Appellate Division, First Department’s Recent Case Splits Hairs as to Alteration as Set Forth in Labor Law sec. 240(1)

The result in this case in light of the activity performed seems harsh.  In the Appellate Division, First Department’s recent decision in Anderson v. Schwartz, the plaintiff injured himself after falling from a ladder.  He was removing a temporary sign that was attached the exterior of a one-story building.

Citing the New York Court of Appeals’ recent decision in Munoz v. DJC Realty, LLC (see post on case), the First Department concluded that this type of activity did not constitute a covered activity under Labor Law sec. 240(1).  The Court reasoned that the plaintiff’sremoval of the sign did not change the structure in anyway and constituted more of a comestic change.

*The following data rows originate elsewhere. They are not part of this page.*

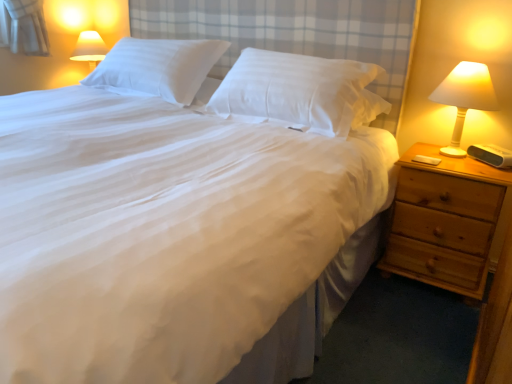 Describe the element at coordinates (298, 91) in the screenshot. I see `white smooth pillow at center, which is counted as the first pillow, starting from the right` at that location.

The height and width of the screenshot is (384, 512). What do you see at coordinates (445, 221) in the screenshot?
I see `light brown wooden nightstand at right` at bounding box center [445, 221].

Image resolution: width=512 pixels, height=384 pixels. I want to click on white smooth pillow at center, which is counted as the first pillow, starting from the right, so click(298, 91).

Is white smooth pillow at center, the 2th pillow from the left, taller than white plastic lamp at right?

No.

From a real-world perspective, is white smooth pillow at center, which is counted as the first pillow, starting from the right, physically above white plastic lamp at right?

Yes, from a real-world perspective, white smooth pillow at center, which is counted as the first pillow, starting from the right, is over white plastic lamp at right

Is white smooth pillow at center, which is counted as the first pillow, starting from the right, facing away from white plastic lamp at right?

No, white smooth pillow at center, which is counted as the first pillow, starting from the right,'s orientation is not away from white plastic lamp at right.

You are a GUI agent. You are given a task and a screenshot of the screen. Output one action in this format:
    pyautogui.click(x=<x>, y=<y>)
    Task: Click on the bedside lamp on the right side of white smooth pillow at center, the 2th pillow from the left
    This screenshot has width=512, height=384.
    Given the screenshot: What is the action you would take?
    pyautogui.click(x=465, y=98)

From a real-world perspective, count 1st pillows upward from the light brown wooden nightstand at right and point to it. Please provide its 2D coordinates.

[(298, 91)]

Looking at this image, from a real-world perspective, between light brown wooden nightstand at right and white smooth pillow at center, which is counted as the first pillow, starting from the right, who is vertically higher?

white smooth pillow at center, which is counted as the first pillow, starting from the right.

Can you confirm if light brown wooden nightstand at right is thinner than white smooth pillow at center, the 2th pillow from the left?

Incorrect, the width of light brown wooden nightstand at right is not less than that of white smooth pillow at center, the 2th pillow from the left.

Who is bigger, white smooth pillow at upper center, the 2th pillow in the right-to-left sequence, or white smooth pillow at center, which is counted as the first pillow, starting from the right?

With larger size is white smooth pillow at center, which is counted as the first pillow, starting from the right.

Is white smooth pillow at upper center, the 2th pillow in the right-to-left sequence, far away from white smooth pillow at center, the 2th pillow from the left?

They are positioned close to each other.

From the image's perspective, is white smooth pillow at upper center, the 2th pillow in the right-to-left sequence, on white smooth pillow at center, which is counted as the first pillow, starting from the right?

Yes, from the image's perspective, white smooth pillow at upper center, the 2th pillow in the right-to-left sequence, is over white smooth pillow at center, which is counted as the first pillow, starting from the right.

From their relative heights in the image, would you say white smooth pillow at upper center, the 2th pillow in the right-to-left sequence, is taller or shorter than white smooth pillow at center, the 2th pillow from the left?

In the image, white smooth pillow at upper center, the 2th pillow in the right-to-left sequence, appears to be shorter than white smooth pillow at center, the 2th pillow from the left.

Consider the image. From a real-world perspective, is light brown wooden nightstand at right above or below white plastic lamp at right?

Clearly, from a real-world perspective, light brown wooden nightstand at right is below white plastic lamp at right.

Is light brown wooden nightstand at right taller or shorter than white plastic lamp at right?

light brown wooden nightstand at right is taller than white plastic lamp at right.

Can you confirm if light brown wooden nightstand at right is smaller than white plastic lamp at right?

Incorrect, light brown wooden nightstand at right is not smaller in size than white plastic lamp at right.

From the image's perspective, does white smooth pillow at center, the 2th pillow from the left, appear lower than white smooth pillow at upper center, the 2th pillow in the right-to-left sequence?

Yes, from the image's perspective, white smooth pillow at center, the 2th pillow from the left, is beneath white smooth pillow at upper center, the 2th pillow in the right-to-left sequence.

Measure the distance between white smooth pillow at center, the 2th pillow from the left, and white smooth pillow at upper center, the 2th pillow in the right-to-left sequence.

white smooth pillow at center, the 2th pillow from the left, and white smooth pillow at upper center, the 2th pillow in the right-to-left sequence, are 18.92 inches apart from each other.

Is white smooth pillow at center, the 2th pillow from the left, shorter than white smooth pillow at upper center, the first pillow from the left?

Incorrect, the height of white smooth pillow at center, the 2th pillow from the left, does not fall short of that of white smooth pillow at upper center, the first pillow from the left.

What's the angular difference between white smooth pillow at center, the 2th pillow from the left, and white smooth pillow at upper center, the first pillow from the left,'s facing directions?

The angle between the facing direction of white smooth pillow at center, the 2th pillow from the left, and the facing direction of white smooth pillow at upper center, the first pillow from the left, is 0.000201 degrees.

From the image's perspective, between white plastic lamp at right and light brown wooden nightstand at right, which one is located above?

From the image's view, white plastic lamp at right is above.

Considering the relative sizes of white plastic lamp at right and light brown wooden nightstand at right in the image provided, is white plastic lamp at right bigger than light brown wooden nightstand at right?

No, white plastic lamp at right is not bigger than light brown wooden nightstand at right.

Does white plastic lamp at right lie in front of light brown wooden nightstand at right?

No, white plastic lamp at right is further to the viewer.

Considering the relative sizes of white plastic lamp at right and light brown wooden nightstand at right in the image provided, is white plastic lamp at right taller than light brown wooden nightstand at right?

In fact, white plastic lamp at right may be shorter than light brown wooden nightstand at right.

Would you say white smooth pillow at upper center, the first pillow from the left, contains white plastic lamp at right?

That's incorrect, white plastic lamp at right is not inside white smooth pillow at upper center, the first pillow from the left.

Measure the distance from white smooth pillow at upper center, the first pillow from the left, to white plastic lamp at right.

4.28 feet.

Based on the photo, from the image's perspective, is white smooth pillow at upper center, the first pillow from the left, under white plastic lamp at right?

No, from the image's perspective, white smooth pillow at upper center, the first pillow from the left, is not beneath white plastic lamp at right.

Could you tell me if white smooth pillow at upper center, the 2th pillow in the right-to-left sequence, is facing white plastic lamp at right?

No, white smooth pillow at upper center, the 2th pillow in the right-to-left sequence, is not facing towards white plastic lamp at right.

Where is `bedside lamp in front of the white smooth pillow at center, which is counted as the first pillow, starting from the right`? Image resolution: width=512 pixels, height=384 pixels. bedside lamp in front of the white smooth pillow at center, which is counted as the first pillow, starting from the right is located at coordinates (465, 98).

You are a GUI agent. You are given a task and a screenshot of the screen. Output one action in this format:
    pyautogui.click(x=<x>, y=<y>)
    Task: Click on the nightstand below the white smooth pillow at center, which is counted as the first pillow, starting from the right (from the image's perspective)
    
    Given the screenshot: What is the action you would take?
    pyautogui.click(x=445, y=221)

Looking at the image, which one is located further to white plastic lamp at right, white smooth pillow at center, the 2th pillow from the left, or light brown wooden nightstand at right?

white smooth pillow at center, the 2th pillow from the left, is further to white plastic lamp at right.

From the image, which object appears to be farther from light brown wooden nightstand at right, white smooth pillow at center, which is counted as the first pillow, starting from the right, or white smooth pillow at upper center, the first pillow from the left?

white smooth pillow at upper center, the first pillow from the left, lies further to light brown wooden nightstand at right than the other object.

From the image, which object appears to be nearer to white smooth pillow at upper center, the 2th pillow in the right-to-left sequence, light brown wooden nightstand at right or white smooth pillow at center, the 2th pillow from the left?

Among the two, white smooth pillow at center, the 2th pillow from the left, is located nearer to white smooth pillow at upper center, the 2th pillow in the right-to-left sequence.

Based on their spatial positions, is white plastic lamp at right or white smooth pillow at center, which is counted as the first pillow, starting from the right, further from white smooth pillow at upper center, the 2th pillow in the right-to-left sequence?

white plastic lamp at right.

Looking at the image, which one is located further to white smooth pillow at upper center, the 2th pillow in the right-to-left sequence, white smooth pillow at center, the 2th pillow from the left, or light brown wooden nightstand at right?

light brown wooden nightstand at right is further to white smooth pillow at upper center, the 2th pillow in the right-to-left sequence.

Considering their positions, is white smooth pillow at upper center, the first pillow from the left, positioned further to white plastic lamp at right than light brown wooden nightstand at right?

The object further to white plastic lamp at right is white smooth pillow at upper center, the first pillow from the left.

Consider the image. From the image, which object appears to be farther from white plastic lamp at right, light brown wooden nightstand at right or white smooth pillow at center, the 2th pillow from the left?

white smooth pillow at center, the 2th pillow from the left.

Based on their spatial positions, is white plastic lamp at right or white smooth pillow at upper center, the 2th pillow in the right-to-left sequence, further from light brown wooden nightstand at right?

white smooth pillow at upper center, the 2th pillow in the right-to-left sequence, lies further to light brown wooden nightstand at right than the other object.

Locate an element on the screen. The image size is (512, 384). pillow situated between white smooth pillow at upper center, the first pillow from the left, and white plastic lamp at right from left to right is located at coordinates (298, 91).

This screenshot has width=512, height=384. I want to click on pillow located between white smooth pillow at upper center, the 2th pillow in the right-to-left sequence, and light brown wooden nightstand at right in the left-right direction, so [x=298, y=91].

Where is `nightstand between white smooth pillow at upper center, the first pillow from the left, and white plastic lamp at right`? This screenshot has height=384, width=512. nightstand between white smooth pillow at upper center, the first pillow from the left, and white plastic lamp at right is located at coordinates (445, 221).

Locate an element on the screen. This screenshot has width=512, height=384. nightstand situated between white smooth pillow at center, the 2th pillow from the left, and white plastic lamp at right from left to right is located at coordinates (445, 221). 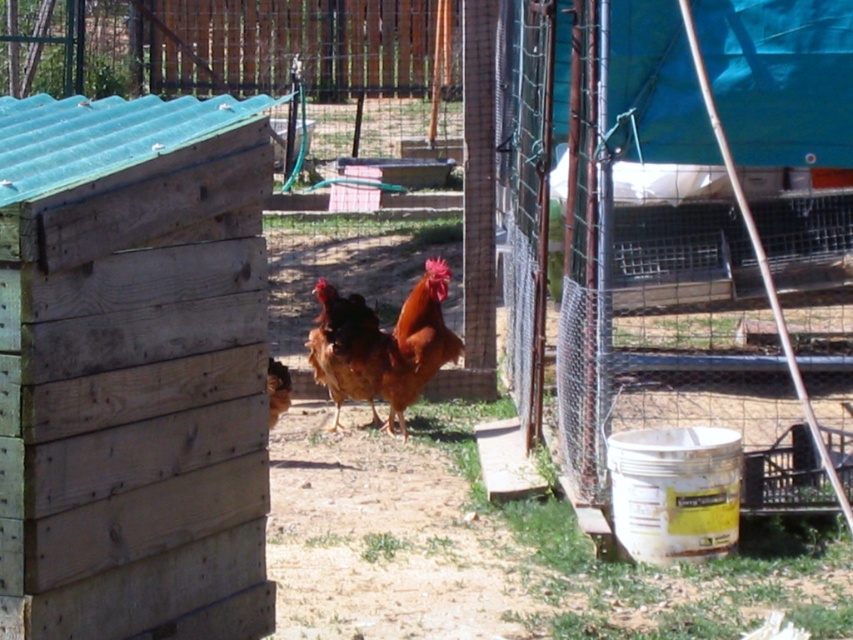 Question: Does brown feathered rooster at center appear on the left side of brown feathered chicken at center?

Choices:
 (A) yes
 (B) no

Answer: (B)

Question: Is brown matte chicken at center bigger than brown feathered chicken at center?

Choices:
 (A) no
 (B) yes

Answer: (B)

Question: Which point is closer to the camera?

Choices:
 (A) (344, 369)
 (B) (289, 378)

Answer: (A)

Question: Does brown matte chicken at center have a smaller size compared to brown feathered rooster at center?

Choices:
 (A) no
 (B) yes

Answer: (A)

Question: Which point is closer to the camera?

Choices:
 (A) (326, 291)
 (B) (346, 340)
 (C) (277, 390)

Answer: (A)

Question: Which of the following is the farthest from the observer?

Is this the type of analysis the Legislature contemplated when it enacted New York’s Scaffold Law?  What if the plaintiff was drilling the brick exterior to have the bolts attach this temporary sign to the building?  Would the result be different and wouldn’t that constitute an alteration (see the Court of Appeal’s definition of alteration in Joblon v. Solow)?  If so, doesn’t it seem silly that a worker falls within the ambit of the Labor Law for attaching the sign to the building because it constitutes an "alteration," but would not be covered for removing the sign?  Would the Court of Appeals conclude that even drilling holes into the building is not a significant enough alteration? 

Justice Ellerin in her dissent concluded that the Court of Appeals’ alteration threshold is a rather modest one.